As we head into the July 4 weekend, we return to the opening words of America’s New Business Plan, released last October:
Entrepreneurship — the work of the makers, doers, and dreamers in our country — is deeply embedded in the American DNA. America itself was founded as a startup nation — an entrepreneurial act of courage and vision.
Entrepreneurs have guided economic revolutions in agriculture, industry, technology, and service that have propelled standards of living upward. That same spirit of striving for a better future has since inspired everyday Americans from all walks of life to take risks and start new things.
America’s 244th birthday feels different, though. During this unique moment in history, that “spirit of striving for a better future” holds new meaning.
Amid a once-in-a-lifetime pandemic and sustained dialogue and action around racial justice, we’ve seen greater clarity around the change that is needed for all entrepreneurs to succeed.
We’ve written at length about the disparities — 41% of Black-owned businesses closed during the pandemic, just the tip of the iceberg as it relates to inequities among small businesses. These aren’t new; America’s New Business Plan was created to amplify the needs of underrepresented entrepreneurs: women, people of color, and rural Americans.
We’ve also seen just how vulnerable new and small businesses are in America. Oft-referred to as the lifeblood of our economy, small businesses are closing in historic numbers, all while big businesses are flying high.

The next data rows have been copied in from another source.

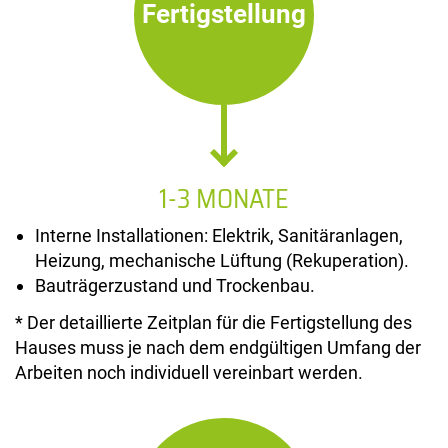
Fertigstellung
1-3 MONATE
Interne Installationen: Elektrik, Sanitäranlagen,
Heizung, mechanische Lüftung (Rekuperation).
Bauträgerzustand und Trockenbau.
* Der detaillierte Zeitplan für die Fertigstellung des
Hauses muss je nach dem endgültigen Umfang der
Arbeiten noch individuell vereinbart werden.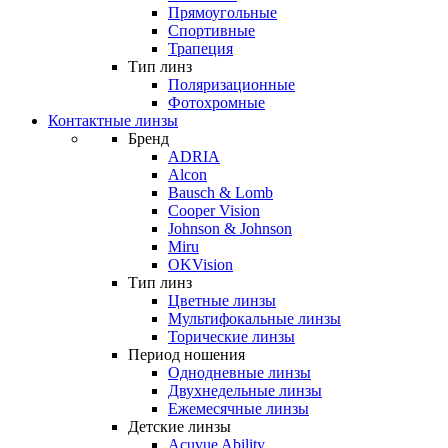
Прямоугольные
Спортивные
Трапеция
Тип линз
Поляризационные
Фотохромные
Контактные линзы
Бренд
ADRIA
Alcon
Bausch & Lomb
Cooper Vision
Johnson & Johnson
Miru
OKVision
Тип линз
Цветные линзы
Мультифокальные линзы
Торические линзы
Период ношения
Однодневные линзы
Двухнедельные линзы
Ежемесячные линзы
Детские линзы
Acuvue Ability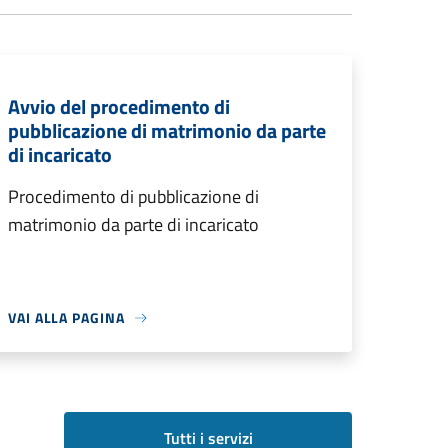
Avvio del procedimento di
pubblicazione di matrimonio da parte
di incaricato
Procedimento di pubblicazione di
matrimonio da parte di incaricato
VAI ALLA PAGINA
Tutti i servizi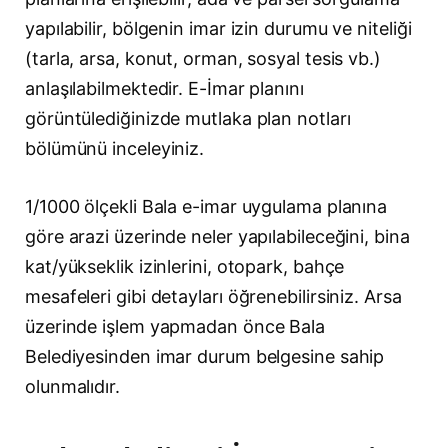
yapılabilir, bölgenin imar izin durumu ve niteliği
(tarla, arsa, konut, orman, sosyal tesis vb.)
anlaşılabilmektedir. E-İmar planını
görüntülediğinizde mutlaka plan notları
bölümünü inceleyiniz.
1/1000 ölçekli Bala e-imar uygulama planına
göre arazi üzerinde neler yapılabileceğini, bina
kat/yükseklik izinlerini, otopark, bahçe
mesafeleri gibi detayları öğrenebilirsiniz. Arsa
üzerinde işlem yapmadan önce Bala
Belediyesinden imar durum belgesine sahip
olunmalıdır.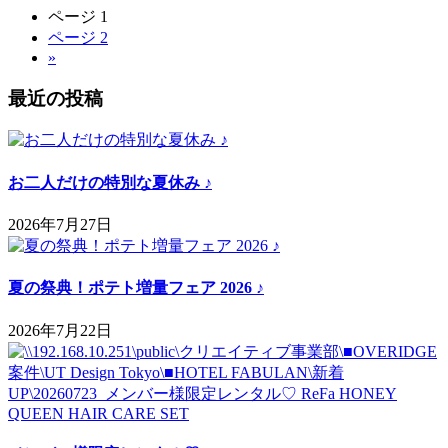
ページ
1
ページ
2
»
最近の投稿
お二人だけの特別な夏休み ♪
2026年7月27日
夏の祭典！ポテト増量フェア 2026 ♪
2026年7月22日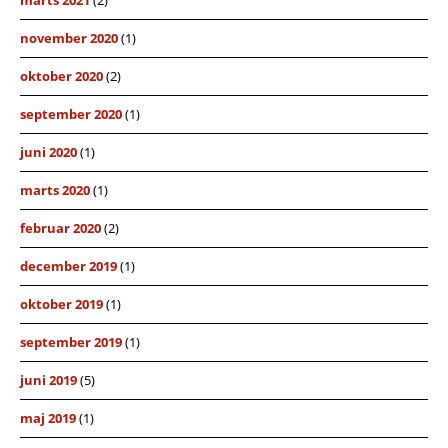
november 2020
(1)
oktober 2020
(2)
september 2020
(1)
juni 2020
(1)
marts 2020
(1)
februar 2020
(2)
december 2019
(1)
oktober 2019
(1)
september 2019
(1)
juni 2019
(5)
maj 2019
(1)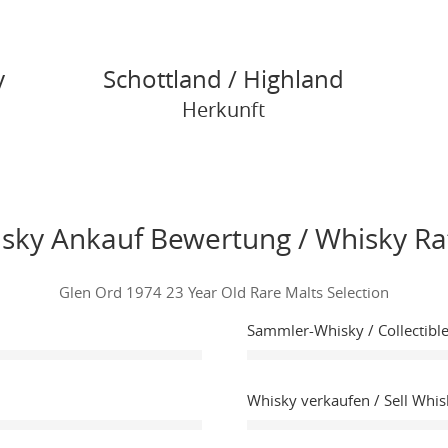
y
Schottland / Highland
Herkunft
sky Ankauf Bewertung / Whisky Ra
Glen Ord 1974 23 Year Old Rare Malts Selection
Sammler-Whisky / Collectibl
Whisky verkaufen / Sell Whis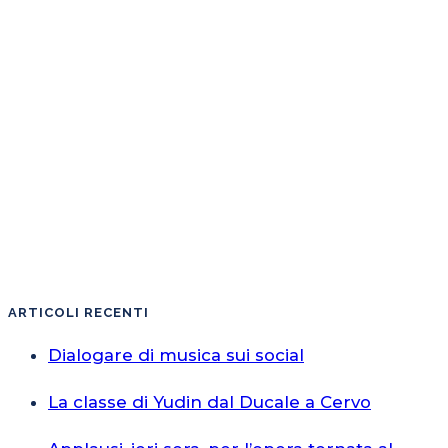
ARTICOLI RECENTI
Dialogare di musica sui social
La classe di Yudin dal Ducale a Cervo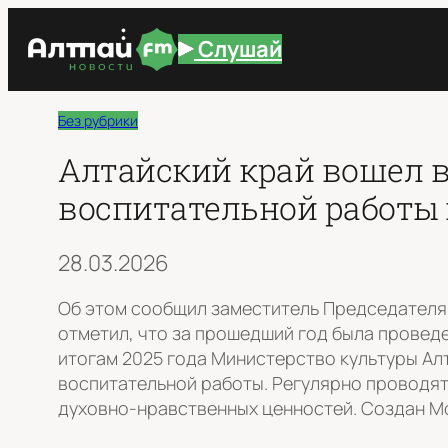
Перейти
Слушай
к
содержимому
Без рубрики
Алтайский край вошел в
воспитательной работы 
28.03.2026
Об этом сообщил заместитель Председателя
отметил, что за прошедший год была провед
итогам 2025 года Министерство культуры Ал
воспитательной работы. Регулярно проводя
духовно-нравственных ценностей. Создан Мо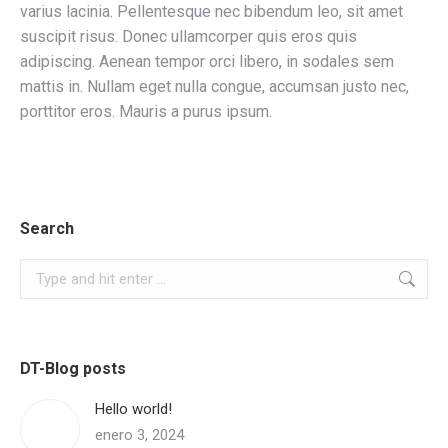
varius lacinia. Pellentesque nec bibendum leo, sit amet
suscipit risus. Donec ullamcorper quis eros quis
adipiscing. Aenean tempor orci libero, in sodales sem
mattis in. Nullam eget nulla congue, accumsan justo nec,
porttitor eros. Mauris a purus ipsum.
Search
Search:
DT-Blog posts
Hello world!
enero 3, 2024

In truth: entrepreneurs are in crisis.
Though America is mired in a decades-long startup slump, just 61% of election voters in a recent Kauffman Foundation survey expect the percent of entrepreneurs to increase in the next 10 years. Only 48% believe it to be true for entrepreneurs of color.
America itself was founded as a startup nation — an entrepreneurial act of courage and vision.America’s New Business Plan
The future is as uncertain as the present moment.
Earlier this week, Congress extended the Paycheck Protection Program (PPP) deadline for small businesses. It was an important step, but much more is required to support entrepreneurship in America. We need action on policies that address systemic inequities and imbalances, both for entrepreneurs broadly and within specific communities.
That’s why we created America’s New Business Plan and after the COVID-19 outbreak, reframed several recommendations based on immediate needs and opportunities. We named our pandemic response plan “Rebuilding Better,” because as dire as the situation is, we’re hopeful it will lead policymakers to rethink their priorities and champion American entrepreneurship.
America was born through an entrepreneurial act of courage and vision. At what could be a turning point for entrepreneurs of all backgrounds, let’s recognize this July 4 by recommitting to those tenets of boldness and progress that will help us realize that better future.